This is an archive of the discontinued LLVM Phabricator instance.

[SROA] enable splitting for non-whole-alloca loads and stores
ClosedPublic

Authored by inouehrs on May 9 2017, 5:52 AM.

Details

Summary

Currently, SROA splits loads and stores only when they are accessing the whole alloca.
This patch relaxes this limitation to allow splitting a load/store if all other loads and stores to the alloca are disjoint to or fully included in the current load/store. If there is no other load or store that crosses the boundary of the current load/store, the current splitting implementation works as is.
The whole-alloca loads and stores meet this new condition and so they are still splittable.

Here is a simplified motivating example.

struct record {
    long long a;
    int b;
    int c;
};

int func(struct record r) {
    for (int i = 0; i < r.c; i++)
        r.b++;
    return r.b;
}

When updating r.b (or r.c as well), LLVM generates redundant instructions on some platforms (such as x86_64, ppc64); here, r.b and r.c are packed into one 64-bit GPR when the struct is passed as a method argument.

With this patch, the above example is compiled into only few instructions without loop.
Without the patch, unnecessary loop-carried dependency is introduced by SROA and the loop cannot be eliminated by the later optimizers.

The path length of the std::string's assign method with istreambuf_iterator (an example below) is reduced by about 10% on ppc64.

assign((std::istreambuf_iterator<char>(ifs)),
       (std::istreambuf_iterator<char>()));

Diff Detail

Repository
rL LLVM

Event Timeline

inouehrs created this revision.May 9 2017, 5:52 AM
rnk added a reviewer: rnk.May 12 2017, 3:35 PM
inouehrs updated this revision to Diff 98944.May 14 2017, 11:06 PM
inouehrs edited the summary of this revision. (Show Details)
inouehrs updated this revision to Diff 99408.May 18 2017, 1:34 AM
inouehrs retitled this revision from [WIP] SROA for method argument to [SROA] enable splitting for non-whole-alloca loads and stores.
inouehrs edited the summary of this revision. (Show Details)
inouehrs added a reviewer: efriedma.

I added a new unit test and modified affected existing unit tests.

rnk added inline comments.May 18 2017, 10:54 AM
lib/Transforms/Scalar/SROA.cpp
3978 ↗(On Diff #99408)

Does this have to be n^2 in the number of slices? Can't you leverage the sorting to be more efficient?

test/Transforms/SROA/basictest.ll
1707–1709 ↗(On Diff #99408)

These CHECKs have no colon, they aren't firing.

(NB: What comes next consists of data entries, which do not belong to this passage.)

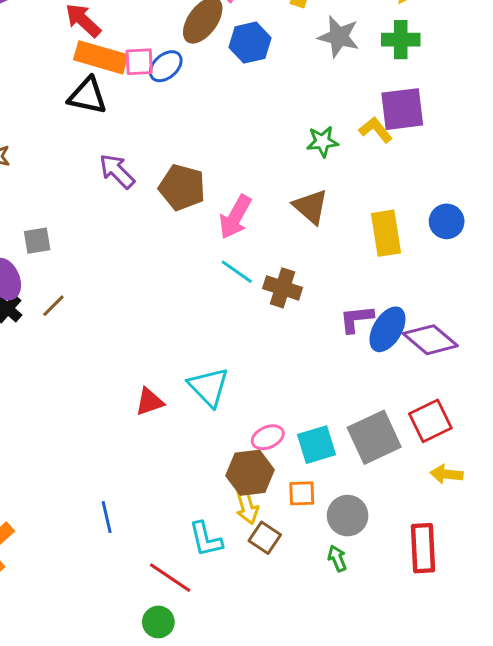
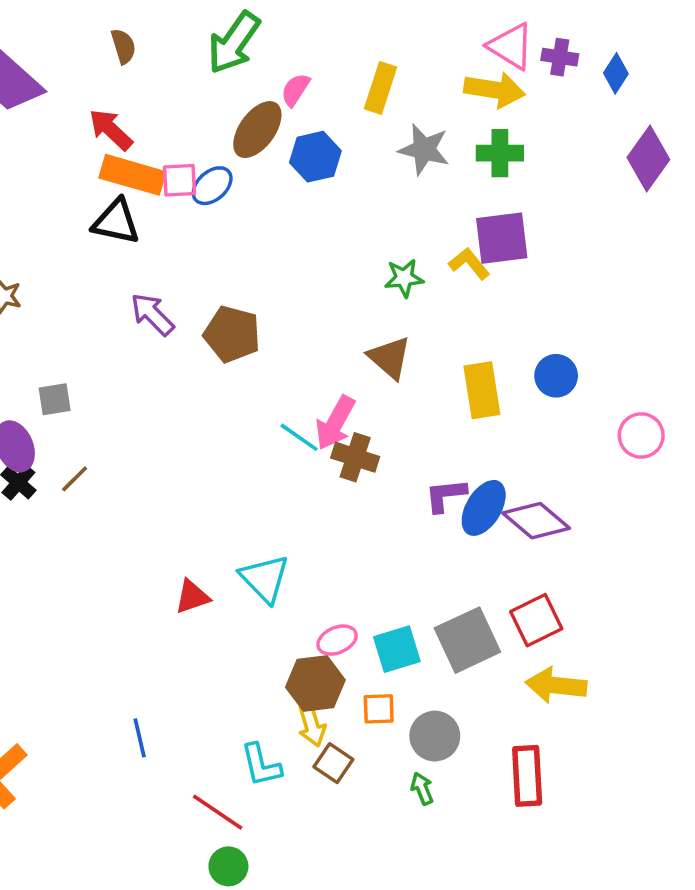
pink arrow: (235, 217) -> (335, 423), moved
yellow arrow: (447, 474) -> (556, 685), size x1.5
green circle: (158, 622) -> (228, 866), moved

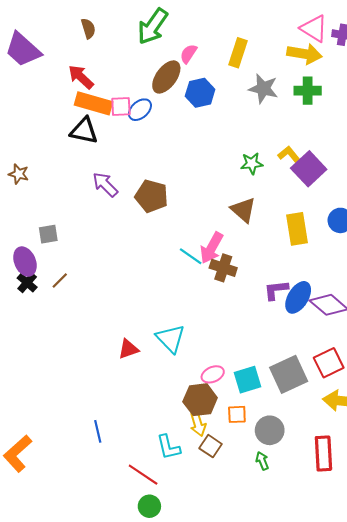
purple square: (502, 238) -> (309, 169), moved, turned -36

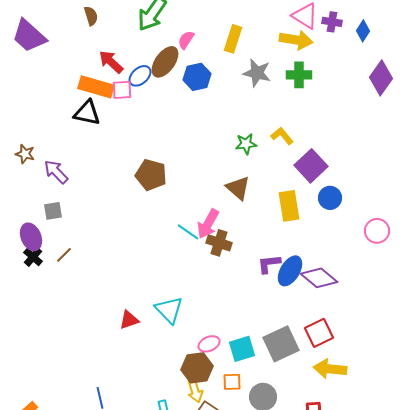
red arrow: (81, 77) -> (111, 62), moved
blue ellipse: (140, 110) -> (140, 76), moved
purple square: (309, 169) -> (311, 166), moved
purple arrow: (105, 185) -> (56, 172), moved

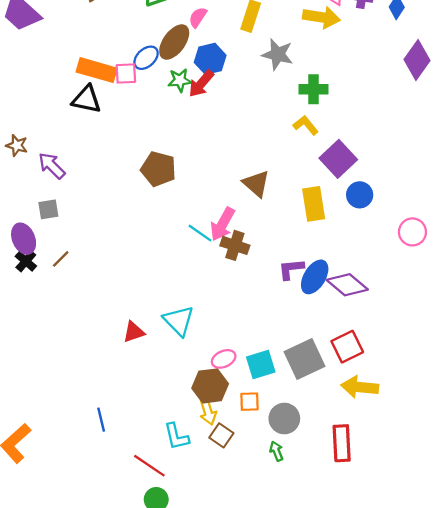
red arrow: (111, 62) -> (201, 84), moved, turned -92
green cross: (299, 75) -> (314, 89), moved
green star: (246, 144) -> (180, 80), moved

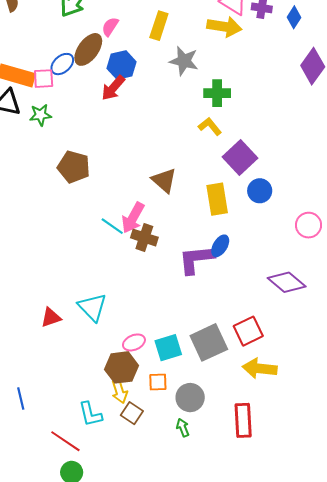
green star: (180, 80) -> (40, 115), moved
purple L-shape: (291, 269) -> (196, 259), size x1.5
blue ellipse: (315, 277) -> (220, 246), moved, size x0.7
purple diamond: (347, 285) -> (287, 282), moved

jroelofs added inline comments.
test/Transforms/SROA/basictest.ll
1707–1709 ↗(On Diff #99408)

Also, the NEXT must be capitalized.

inouehrs updated this revision to Diff 99527.EditedMay 18 2017, 11:34 PM
  • Implemented a linear-time algorithm (instead of N^2 for number of slices) for searching splittable slices.
  • Fixed errors in the unit test.
inouehrs marked 3 inline comments as done.May 18 2017, 11:37 PM
inouehrs added inline comments.
lib/Transforms/Scalar/SROA.cpp
3978 ↗(On Diff #99408)

I changed the algorithm to a linear-time one. I confirmed that this algorithm generates the same results to the previous N^2 algorithm during the bootstrap test.

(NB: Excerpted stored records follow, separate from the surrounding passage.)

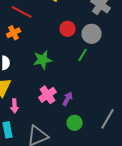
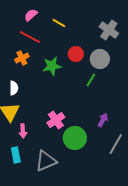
green star: (43, 60) -> (52, 66), moved
purple arrow: (68, 99) -> (103, 120), moved
green circle: (75, 123) -> (75, 138), moved, size x1.5

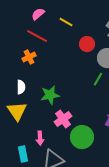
red circle: (76, 54) -> (87, 44), moved
green star: (52, 66) -> (50, 95), moved
pink arrow: (23, 131) -> (40, 138), moved

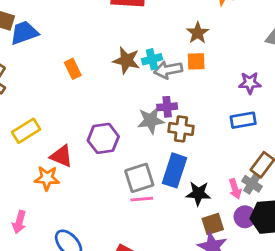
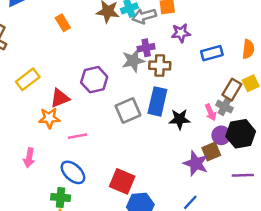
purple star: (250, 83) -> (181, 33), moved
red triangle: (61, 156) -> (60, 98), turned -40
pink line: (142, 199) -> (78, 136), moved
brown square: (213, 224) -> (211, 151), moved

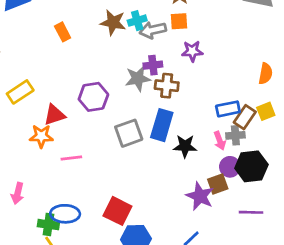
blue rectangle: (212, 53) -> (228, 109), moved
gray cross: (224, 107) -> (235, 135), turned -35
pink arrow: (29, 158) -> (18, 193), moved
blue ellipse: (73, 172) -> (65, 214), moved, turned -45

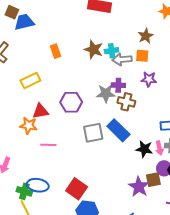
yellow rectangle: (20, 92) -> (30, 81), moved
blue rectangle: (162, 125) -> (118, 130), turned -70
black star: (185, 146) -> (144, 149), moved

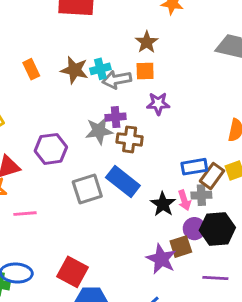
orange rectangle: (55, 51) -> (31, 69), moved
black star: (144, 149) -> (163, 204), turned 30

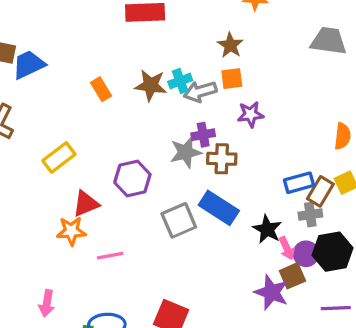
pink arrow: (184, 200) -> (287, 248), moved

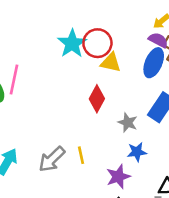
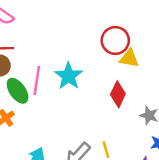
cyan star: (72, 44) -> (69, 76), moved

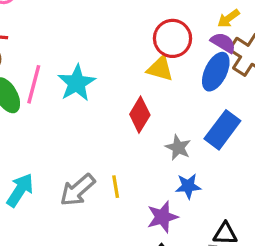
red circle: (115, 40) -> (173, 38), moved

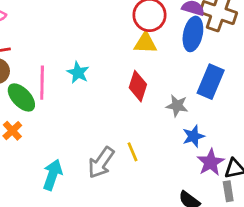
cyan star: (77, 83) -> (78, 73), size x0.7
purple star: (162, 217) -> (211, 162), moved

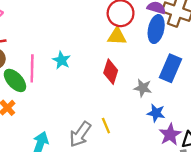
blue star: (193, 136) -> (156, 113), turned 30

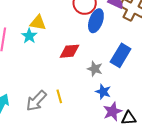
blue ellipse: (156, 29) -> (96, 21), moved
yellow triangle: (117, 36) -> (38, 23), moved
red diamond: (111, 72) -> (69, 51), turned 60

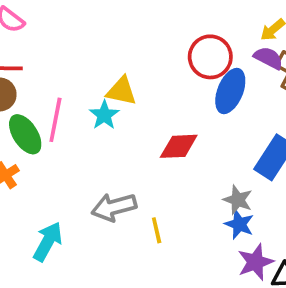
gray star: (95, 69) -> (238, 200), moved
gray arrow: (36, 101) -> (114, 207), moved, turned 30

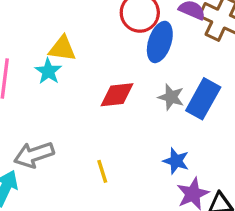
gray star: (238, 200) -> (171, 97), moved
gray arrow: (114, 207) -> (34, 155), moved

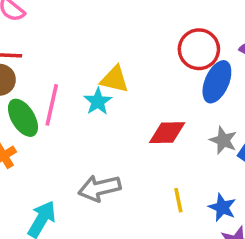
gray arrow: (34, 155) -> (99, 188), moved
yellow line: (102, 171) -> (178, 200), moved

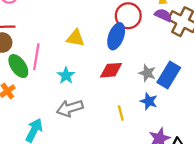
blue ellipse: (217, 82) -> (116, 36), moved
cyan star: (98, 101) -> (66, 75), moved
blue star: (222, 207) -> (149, 101), moved

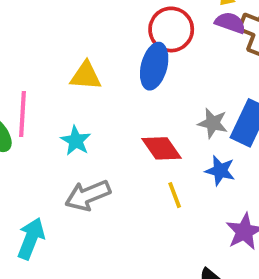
red diamond: (111, 70) -> (162, 148), moved, turned 65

test/Transforms/SROA/basictest.ll
1707–1709 ↗(On Diff #99408)

Thank you so much for pointing this out. Fixed these errors.

inouehrs marked 2 inline comments as done.May 18 2017, 11:38 PM

Gentle ping.

kbarton edited edge metadata.Jun 5 2017, 11:17 AM

This looks OK to me, but I don't have enough knowledge of SROA to accept this.

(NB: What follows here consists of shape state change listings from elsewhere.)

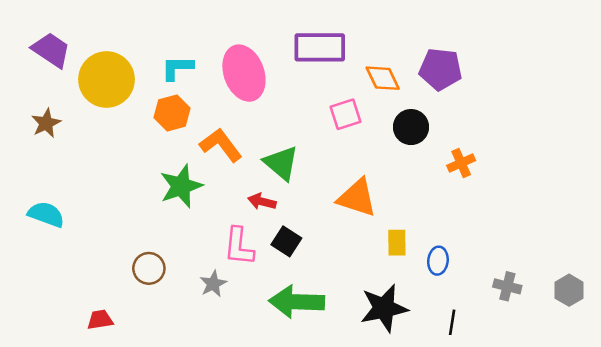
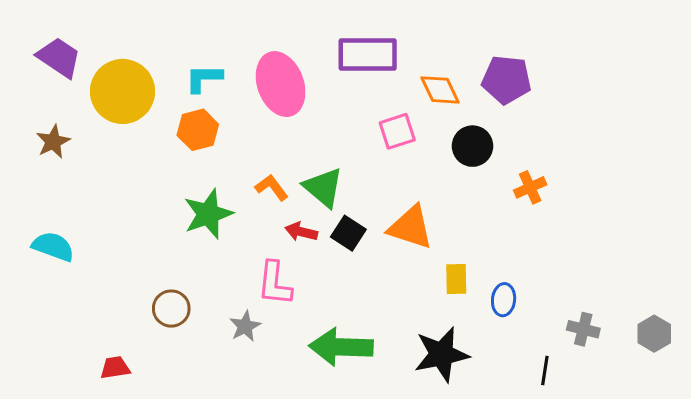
orange L-shape: (221, 145) -> (272, 187), moved, size x0.7
black square: (286, 241) -> (348, 233), moved
black line: (452, 322) -> (545, 371), moved

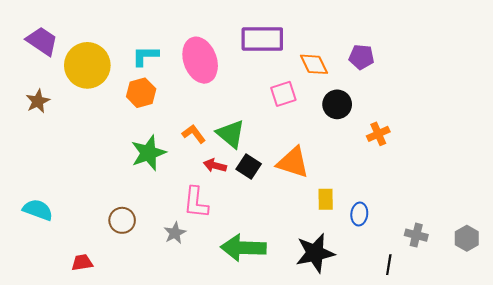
purple pentagon: (506, 80) -> (361, 57), size x0.7
cyan semicircle: (53, 247) -> (38, 210), moved

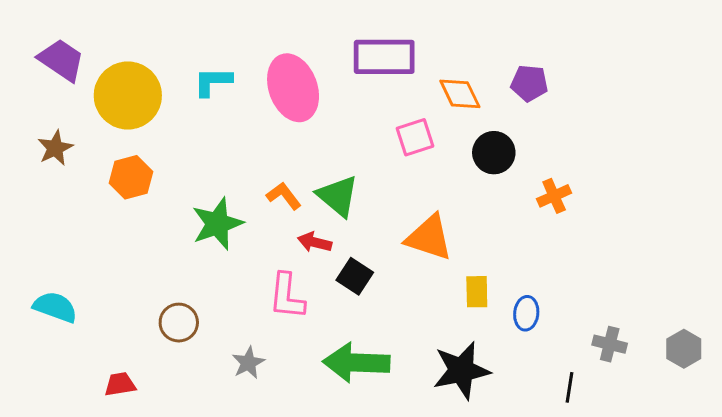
orange hexagon: (141, 93) -> (131, 177), moved
black square: (249, 167) -> (355, 276), moved
gray star: (175, 233) -> (248, 363), moved

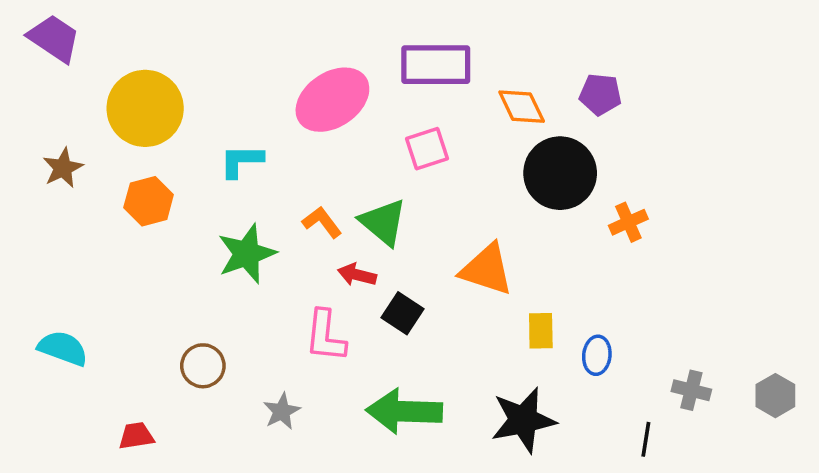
purple trapezoid: (61, 60) -> (54, 38), moved
cyan L-shape: (213, 82) -> (241, 161), moved
pink ellipse: (293, 88) -> (332, 100), turned 76
pink square: (415, 137) -> (427, 149), moved
black circle: (494, 153) -> (560, 173), size x1.5

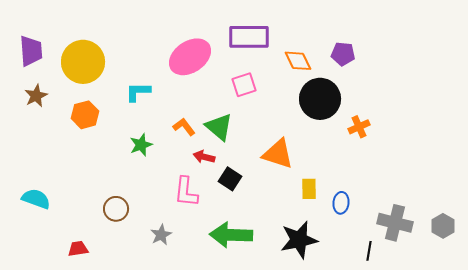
purple trapezoid: (54, 38) -> (31, 51), moved, turned 52
green star: (247, 254) -> (141, 145), size x0.7
gray cross: (691, 390) -> (395, 223), size x1.6

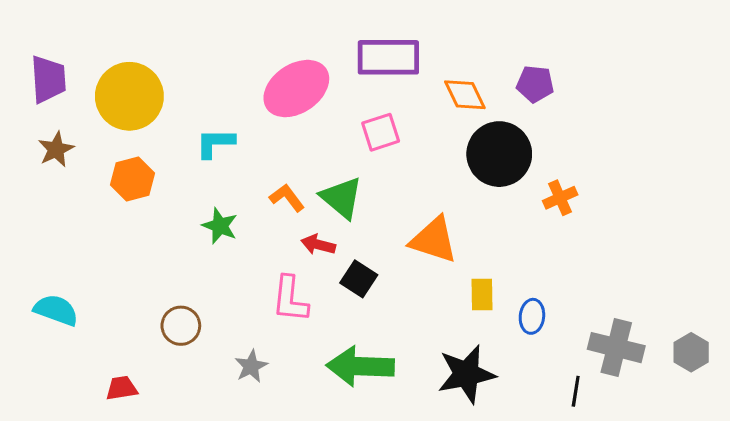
green star: (141, 145) -> (220, 226), turned -30

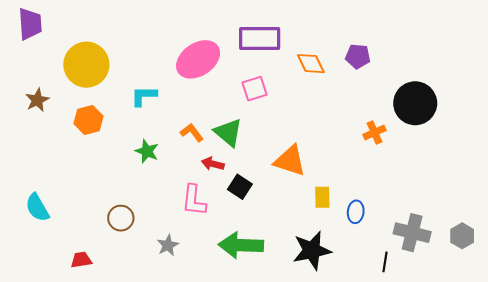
purple trapezoid: (48, 79) -> (30, 24), moved
black circle: (499, 154) -> (415, 103), moved
cyan semicircle: (56, 310) -> (37, 208), turned -140

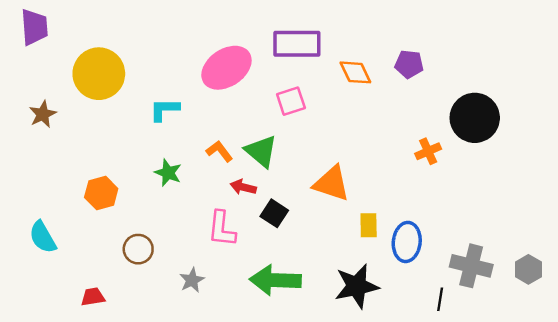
orange hexagon: (88, 120) -> (101, 193), moved
blue ellipse: (356, 212) -> (407, 242), size x1.5

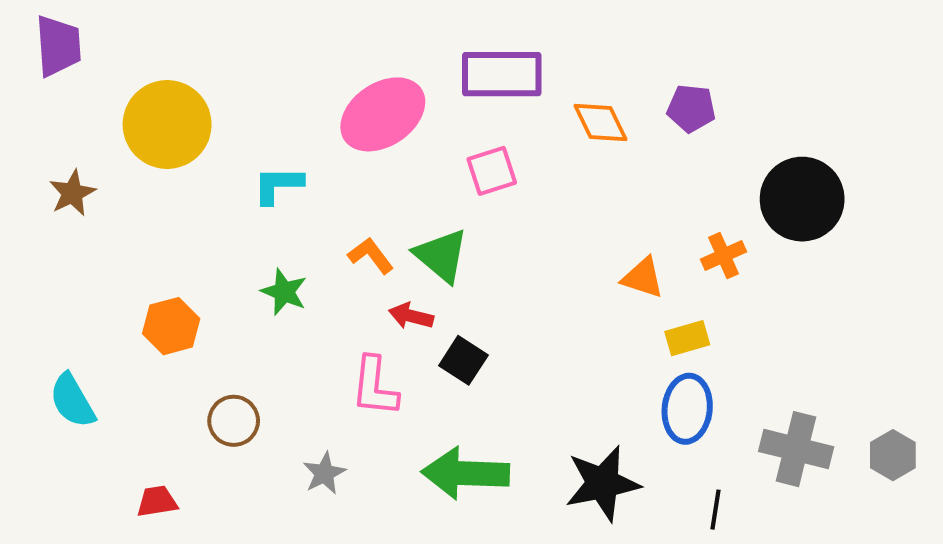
orange triangle: (332, 183) -> (643, 278), moved, size x0.7
yellow rectangle: (369, 225) -> (687, 338), moved, turned 75
black line: (440, 299) -> (715, 510), moved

efriedma edited edge metadata.Jun 5 2017, 4:00 PM

I'd like to see a response from Chandler, since he was the last one to touch this code.

Some more general performance numbers would also be nice (LLVM testsuite or SPEC); this could impact a lot of code.

inouehrs added a comment.EditedJun 6 2017, 9:12 AM

The performance changes in SPEC on POWER8 are not significant; within a range of fluctuations.
I am trying to make additional SPEC runs.

Average of three runs with and without this patch.
A positive number means improvement by the patch.

400.perlbench	-0.11%
401.bzip2	-0.01%
403.gcc		0.64%
429.mcf		-1.14%
445.gobmk	-0.05%
456.hmmer	0.03%
458.sjeng	-0.16%
462.libquantum	0.36%
464.h264ref	-0.04%
471.omnetpp	1.39%
473.astar	0.08%
483.xalancbmk	0.18%
433.milc	1.33%
444.namd	-0.04%
447.dealII	-0.27%
450.soplex	0.20%
453.povray	-0.25%
470.lbm		-0.29%
482.sphinx3	0.30%
GEOMEAN		0.11%

I conducted more performance measurements.
Overall, I did not find significant degradetions or improvements except for the iterotor example above.

tcmalloc (on ppc64le)
This patch makes additional splitting but no visible changes in malloc_bench score

gipfeli (on ppc64le)
This patch makes additional splitting in the benchmark harness (for istreambuf_iterator) but not in compressor/decompressor.

snappy (on ppc64le)
This patch makes additional splitting but no visible changes in snappy-unittest score

SPECCPU2006 (on x86_64)
No additional splitting observed in 12 out of 19 C/C++ benchmarks.
Even for benchmarks with additional splitting the changes in the score is within range of fluctuation.

403.gcc	0.00%
462.libquantum	0.00%
471.omnetpp	-0.42%
473.astar	0.00%
483.xalancbmk	0.20%
447.dealII	0.13%
453.povray	-0.06%
SPECINT (5)	-0.04%
SPECFP  (2)	0.04%
TOTAL   (7)	-0.02%

@chandlerc @efriedma I appreciate any suggestions on this. Thanks!

inouehrs updated this revision to Diff 104187.Jun 27 2017, 9:11 AM
inouehrs added a reviewer: sanjoy.
  • rebased to the latest tree and ran tests
  • did minor touchup in comments
inouehrs updated this revision to Diff 119463.Oct 18 2017, 5:07 AM
  • rebase to the latest tree
nemanjai edited edge metadata.Nov 29 2017, 12:14 AM

We should try to decide what we're doing about this patch.
@inouehrs Does this have enough of an effect on performance with ToT to continue to pursue this or should it be abandoned.
If we do want to continue with it, it seems that there are no real objections (pending any from @chandlerc) so I imagine we can proceed with the patch. Perhaps add maintainers of some other targets to the review so they can run try it on their targets. You've already ensured there are no performance regressions for PPC and X86, perhaps a few other targets can confirm this as well.

rnk accepted this revision.Nov 29 2017, 10:28 AM

I think I understand the new code, and it seems like an improvement. I'd land it and see what breaks.

This revision is now accepted and ready to land.Nov 29 2017, 10:28 AM
This revision was automatically updated to reflect the committed changes.